Eukaryotic secreted proteins are encoded in repeat-rich genomic regions
Eukaryotic secreted proteins are encoded in repeat-rich genomic regions
Farrer, R. A.
AbstractSecretion signals are ancient and functionally conserved sequence motifs that orchestrate function and intended destination of cleaved encoded proteins 1-3. To investigate the genomic landscape of secreted proteins, 4,694 annotated eukaryotic genome assemblies were analysed. Genes encoding secretion signals (n = 5.2 million) were consistently enriched in genomic regions with longer flanking intergenic regions (FIRs). Consecutive genes with characteristic FIR lengths were enriched for genes with secretion signals. Intriguingly, many eukaryotic pathogens and parasites have the most significant association between genes encoding secretion signals and their intergenic distance.
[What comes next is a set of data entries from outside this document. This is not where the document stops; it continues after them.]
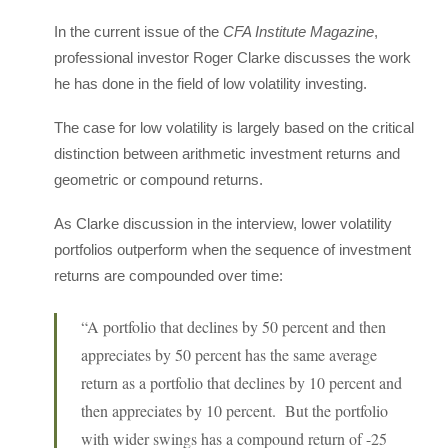
In the current issue of the
CFA Institute Magazine
,
professional investor Roger Clarke discusses the work
he has done in the field of low volatility investing.
The case for low volatility is largely based on the critical
distinction between arithmetic investment returns and
geometric or compound returns.
As Clarke discussion in the interview, lower volatility
portfolios outperform when the sequence of investment
returns are compounded over time:
“A portfolio that declines by 50 percent and then
appreciates by 50 percent has the same average
return as a portfolio that declines by 10 percent and
then appreciates by 10 percent. But the portfolio
with wider swings has a compound return of -25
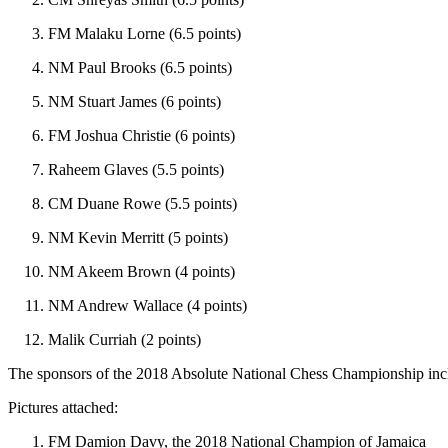
FM Malaku Lorne (6.5 points)
NM Paul Brooks (6.5 points)
NM Stuart James (6 points)
FM Joshua Christie (6 points)
Raheem Glaves (5.5 points)
CM Duane Rowe (5.5 points)
NM Kevin Merritt (5 points)
NM Akeem Brown (4 points)
NM Andrew Wallace (4 points)
Malik Curriah (2 points)
The sponsors of the 2018 Absolute National Chess Championship inc
Pictures attached:
FM Damion Davy, the 2018 National Champion of Jamaica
Almost every category of repeat was found in greater number flanking genes encoding secretion signals, with especially strong enrichment of simple, unknown, and low complexity repeats in fungal genomes. Despite higher repeat counts, the total repeat length was consistently shorter around genes with secretion signals, suggesting a prevalence of truncated or fragmented repeats in these regions. Several GO-terms assigned to genes with secretion signals were consistently enriched across genome assemblies in each kingdom. Common GO-enrichment patterns were also identified in genes categorised by their FIR. These results hint at an anciently conserved genomic architecture and mode of evolution in eukaryotes, characterised by long FIRs and fragmented repeat landscapes, likely driven by mechanisms such as repeat-driven gene copy number variation 4, differential mutation rates 5 and chromatin remodelling 6. This conserved association highlights the potential of genome structure to drive innovation in secreted protein function.